For trail riding advocates in Prince Edward Island, there is hope that a pilot program that started in 2021 will become permanent, and even expand access to the Confederation Trail.

Horse-Canada reported in 2022 on how the program was extended through that year. Now, according to a CBC news report, a total of 66 kilometres are currently open to horses in all three of the island province’s counties.

Some of the riders want the trails opened further throughout the province. One such rider is Dr. Sylvia Hall Andrews, a veterinarian who is also the secretary of P.E.I. Trail Riders. “We would like to see an expansion of trail access over time…. The government is well aware our goal is to slowly increase the accessibility,” Hall Andrews said in a CBC article. “We feel that horses are safe on the trail, belong on the trail.”

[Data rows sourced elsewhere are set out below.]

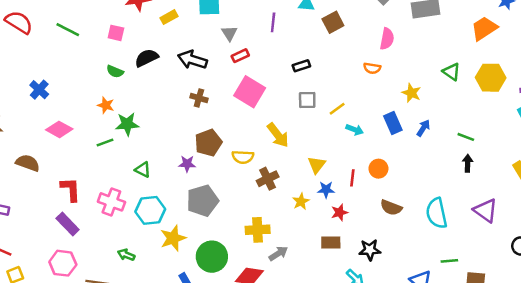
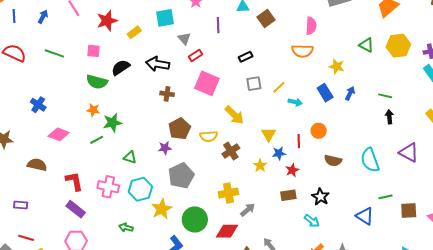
orange semicircle: (372, 68) -> (302, 51), size x1.5
green semicircle: (115, 71) -> (97, 82), size x1.5
black star: (370, 250) -> (321, 197), turned -30

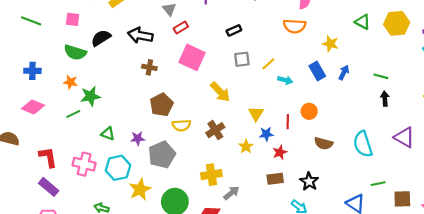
blue cross: (38, 105) -> (32, 71), moved, turned -35
yellow semicircle: (209, 136) -> (181, 125), moved
purple star: (165, 148) -> (138, 138), moved

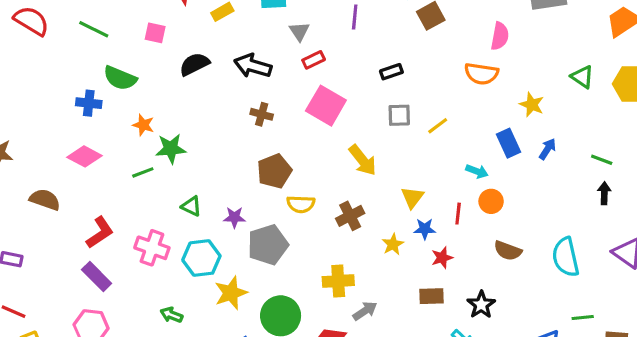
green semicircle: (75, 52) -> (120, 78), moved
cyan arrow: (285, 80) -> (477, 171), moved
red L-shape: (48, 157) -> (100, 233), turned 60

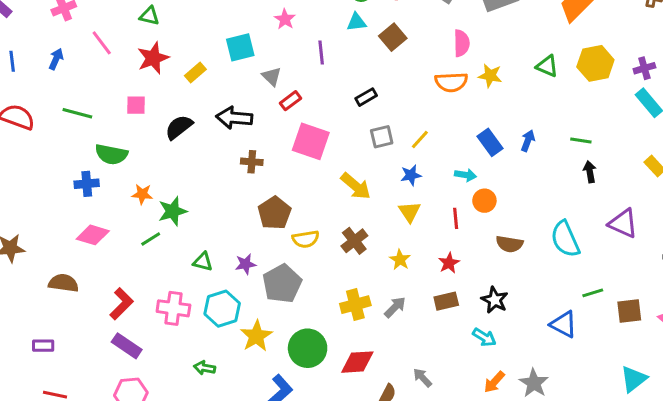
yellow star: (532, 105) -> (490, 76), moved
blue star: (425, 229) -> (411, 175), moved
gray arrow: (365, 311) -> (395, 307), moved

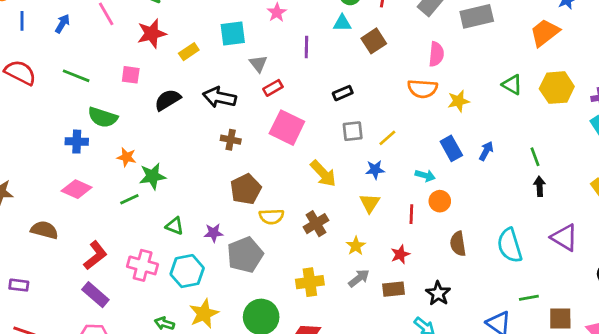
yellow star: (490, 76) -> (458, 101), moved, turned -30
green line: (581, 141) -> (535, 157), turned 54
brown semicircle: (509, 244) -> (458, 244), turned 65
gray arrow: (395, 307) -> (359, 278), moved
yellow star: (256, 336) -> (204, 314), moved

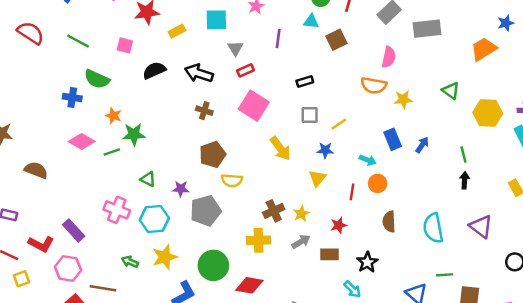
yellow hexagon: (557, 88) -> (488, 113), moved
pink diamond: (77, 189) -> (82, 141), moved
brown cross: (316, 224) -> (274, 211), moved
red L-shape: (95, 255) -> (41, 244), moved, turned 60

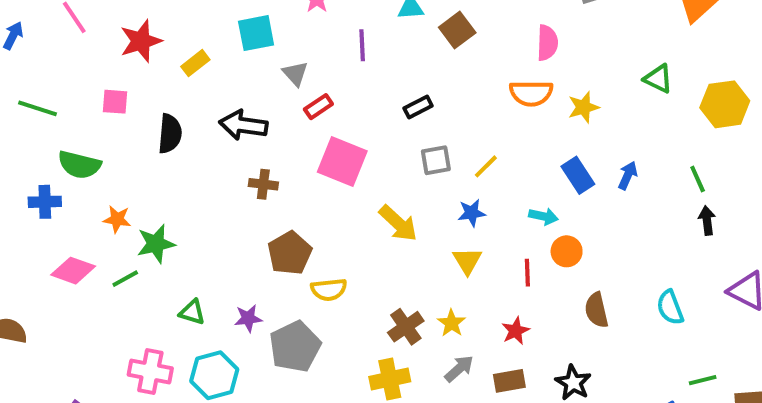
black semicircle: (154, 70) -> (170, 134), turned 130
cyan semicircle: (433, 228) -> (670, 307), size x0.7

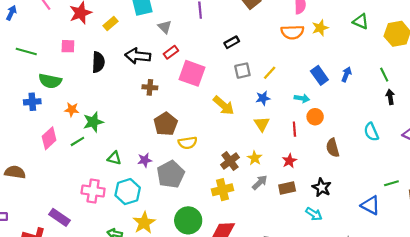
red rectangle: (318, 107) -> (171, 52), moved
yellow star: (583, 107) -> (320, 28), moved
pink diamond: (73, 271) -> (49, 138), turned -60
cyan semicircle: (670, 307) -> (371, 132), moved

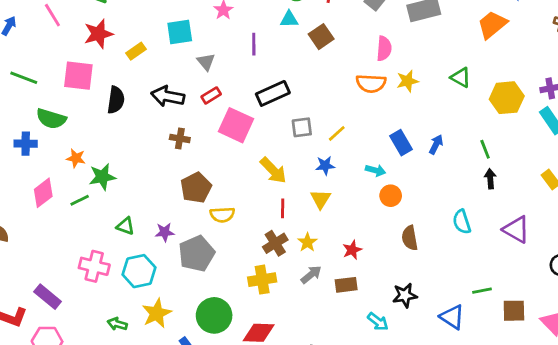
black rectangle: (232, 42) -> (273, 93), moved, size x1.6
pink square: (68, 46) -> (78, 76), size x1.6
red line: (294, 129) -> (283, 208), moved
black star: (322, 187) -> (405, 295), moved, turned 30

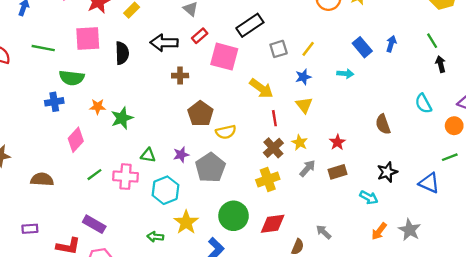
orange circle: (391, 196) -> (454, 126), moved
green line: (80, 200) -> (94, 175), moved
pink cross: (94, 266) -> (126, 177), moved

The trail riders must share the trail system with hikers, runners, and cyclists. And herein lies some of the continued controversy. “We are concerned about the impact on the trail bed, we’re concerned about the impact on other users, the potential safety issues if there are too many users of different kinds,” Jordan Bober, the executive director of the group Cycling PEI told the CBC.

Stephen Szwarc is the province’s director of highway maintenance, which oversees use of the Confederation Trail, told the pubcaster that his staff monitor damage from all users, but that over the course of the pilot program no major issues or damage have been reported with the horses or interactions between various users.

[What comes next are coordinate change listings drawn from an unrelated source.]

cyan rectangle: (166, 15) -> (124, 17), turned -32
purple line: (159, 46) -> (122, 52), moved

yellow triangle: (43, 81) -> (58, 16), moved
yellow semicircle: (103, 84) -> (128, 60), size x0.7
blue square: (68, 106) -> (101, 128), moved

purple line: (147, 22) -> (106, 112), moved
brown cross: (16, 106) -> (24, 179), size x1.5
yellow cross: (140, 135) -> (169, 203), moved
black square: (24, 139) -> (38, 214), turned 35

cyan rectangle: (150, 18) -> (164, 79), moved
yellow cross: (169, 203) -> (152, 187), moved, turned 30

Regarding if horseback riding will become a permanent fixture on the province’s trails, the jury is still out. According to Szwarc, the province is expecting an independent report “based on public meetings and online surveys.” That report is due this summer, after which expect still more feedback and public consultations.

“It’s a very, very small piece of the overall trail pie,” said Hall Andrews in the article. “We appreciate there’s still some trepidation among some other users, but horses share trails successfully in other parts of Canada.”

The trail system was opened to equestrians from July 1 to Oct. 31.